▶ INPUT RECORDS:
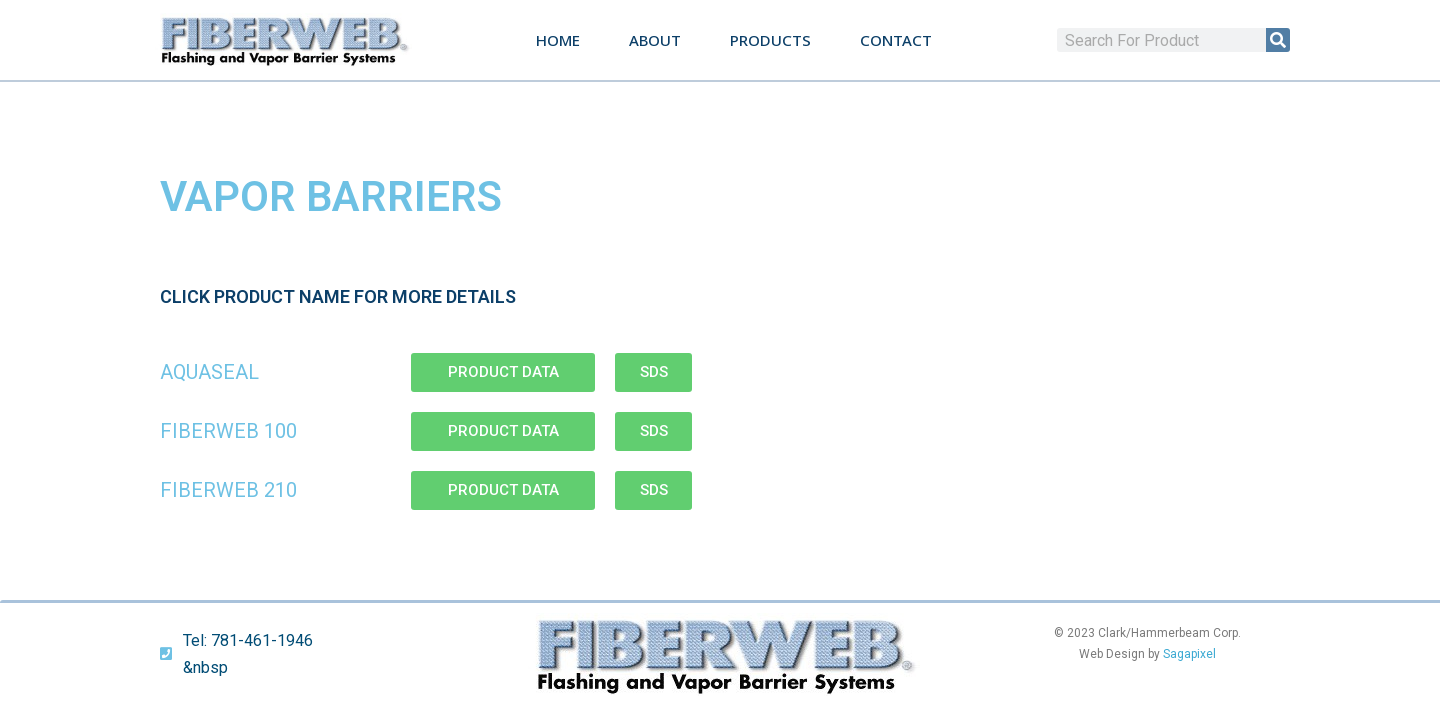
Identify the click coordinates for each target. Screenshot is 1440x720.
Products (770, 40)
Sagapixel (1189, 654)
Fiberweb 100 (228, 431)
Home (558, 40)
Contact (896, 40)
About (655, 40)
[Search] (1278, 40)
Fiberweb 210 (228, 490)
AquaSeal (209, 372)
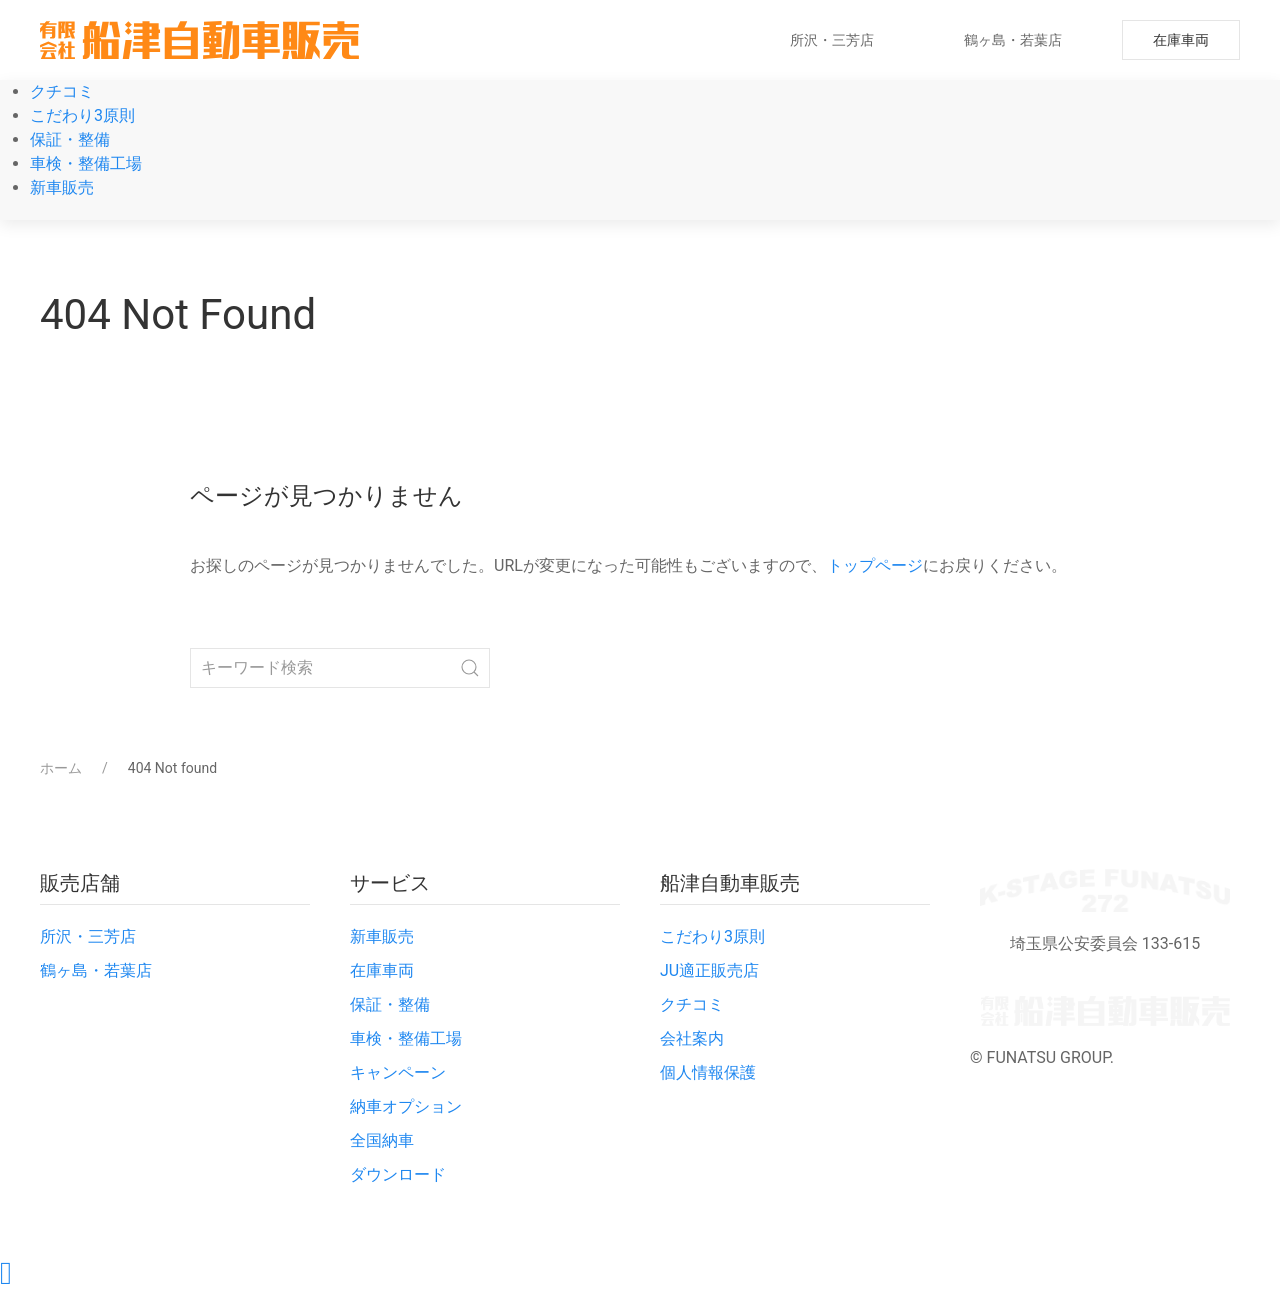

▶ EXERCISE AIM: Output every entry verbatim but skip the pictures.

▶ FINISHED TASK:
Identify the click coordinates for each target. Screenshot is 1440x720.
Products (770, 40)
Sagapixel (1189, 654)
Fiberweb 100 (228, 431)
Home (558, 40)
Contact (896, 40)
About (655, 40)
[Search] (1278, 40)
Fiberweb 210 (228, 490)
AquaSeal (209, 372)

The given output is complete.